20. Distributed Systems

Part of the 22C:116 Lecture Notes for Fall 2002
by Douglas W. Jones
THE UNIVERSITY OF IOWA Department of Computer Science

General Concepts in Distributed Systems

There is a broad (and in fact, multidimensional) spectrum of distributed systems. To explore this spectrum, consider asking the following questions:

In answering these questions, four large classes of systems emerge, isolated uniprocessors, the typical subject of introductory courses, plus multiprocessors, networks of systems, and distributed systems.

To add to the confusion, the answers to some of these questions may change depending on the level of abstraction from which the system is examined. For example, some systems that appear to share memory at the user level are implemented on top of packet switched networks.

Multiprocessors

Some computer systems have multiple CPU's and multiple memories, but (under the constraints of some protection mechanism) any code running on any processor may access any location in memory. Some of these machines have a single ready list shared equally by all processors, while others assign processes to processors for any of a variety of reasons.

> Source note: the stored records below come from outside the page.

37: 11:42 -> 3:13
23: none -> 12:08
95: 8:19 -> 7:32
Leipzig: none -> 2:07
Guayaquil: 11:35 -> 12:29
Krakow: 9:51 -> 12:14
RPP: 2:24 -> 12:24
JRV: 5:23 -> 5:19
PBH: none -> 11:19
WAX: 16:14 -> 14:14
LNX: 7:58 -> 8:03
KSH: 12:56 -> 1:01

The University of Iowa has had a number of these systems, since the mid 1980's. For many years, we had a number of Encore Multimax systems at the Weeg Computer Center, and now we have a number of large Silicon Graphics systems on campus that are good examples of such multiprocessors. The idea of building such multiprocessors dates back to work by Conway in the early 1960's, and was widely used on Burroughs mainframes from the mid 1960's onward. In the late 1970's, Encore and Sequent reintroduced such architectures in the marketplace, and today, such architectures are relatively common in high-end scientific computation. Dual and quad processor personal computers or desktop workstations have been sold since the early 1980's, and under operating systems such as Linux, MacOS X or Windows NT, use of an extra processor or two is no longer considered exotic.

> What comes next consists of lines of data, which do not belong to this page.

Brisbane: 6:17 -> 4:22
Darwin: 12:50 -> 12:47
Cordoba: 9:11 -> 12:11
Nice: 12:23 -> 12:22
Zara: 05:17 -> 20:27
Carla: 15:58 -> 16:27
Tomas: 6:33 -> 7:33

It is important to note that, at some level of abstraction, all multiprocessor systems may be viewed as having a communications network. Typically, this network connects processors and memory, and it is typically possible to isolate transactions on this network that resemble messages. If the messages in the interconnection network are generated by hardware and concern individual memory references, we will classify such systems as shared-memory systems, while if the messages are at a higher level, generated by software at the user or system level, we will claffify such systems as distributed systems.

The discussion that follows deals with symmetrical multiprocessors, that is, with multiprocessors where all CPUs have the same instruction set and an effort is made to divide the work evenly between all. The alternative to this is to designate one CPU as a primary CPU and view the others as special purpose coprocessors, peripheral support processors, etc. Most modern computer systems have large numbers of such secondary processors that are viewed by the operating system as parts of I/O devices.

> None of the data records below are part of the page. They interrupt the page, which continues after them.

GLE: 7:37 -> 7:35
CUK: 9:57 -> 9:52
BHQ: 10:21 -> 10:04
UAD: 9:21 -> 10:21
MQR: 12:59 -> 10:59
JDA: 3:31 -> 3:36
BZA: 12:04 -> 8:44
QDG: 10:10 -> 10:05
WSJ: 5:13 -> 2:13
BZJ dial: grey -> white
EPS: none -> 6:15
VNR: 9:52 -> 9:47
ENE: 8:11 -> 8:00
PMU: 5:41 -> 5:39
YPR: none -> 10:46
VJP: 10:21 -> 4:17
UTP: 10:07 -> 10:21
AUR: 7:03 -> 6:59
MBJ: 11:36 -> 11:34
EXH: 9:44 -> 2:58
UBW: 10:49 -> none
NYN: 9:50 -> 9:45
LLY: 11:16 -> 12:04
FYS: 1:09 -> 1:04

Operating systems for multiprocessors frequently differ only slightly from systems for uniprocessors. The difference is that, where a uniprocessor had a single idle process on the ready list, multiprocessors must have enough idle processes to satisfy all processors when there is no work to be done, and the ready list can be shared equally by all processors. If a system is written with a uniform mechanism for entry and exit from critical sections, most of the changes required to move such a system to a multiprocessor are confined to this mechanism. This explains why Unix has been successfully ported to a number of multiprocessors.

The other major difference between multiprocessor and uniprocessor operating systems is visible only in the lowest level kernel code. Where a critical section on a uniprocessor operating system kernel could guard a critical section with, for example:

	disable interrupts

	-- critical code

	enable interrupts

The same critical code on a multiprocessor must be guarded by:

	disable interrupts
	spin-lock

	-- critical code

	spin-unlock
	enable interrupts

The interrupt enable/disable prevents other activity on the same CPU from occuring, while the spin-lock (using, for example, test-and-set instructions, Dekker's solution, Lamport's minimum latency solution, or any of a number of others) prevent other CPU's from interfering.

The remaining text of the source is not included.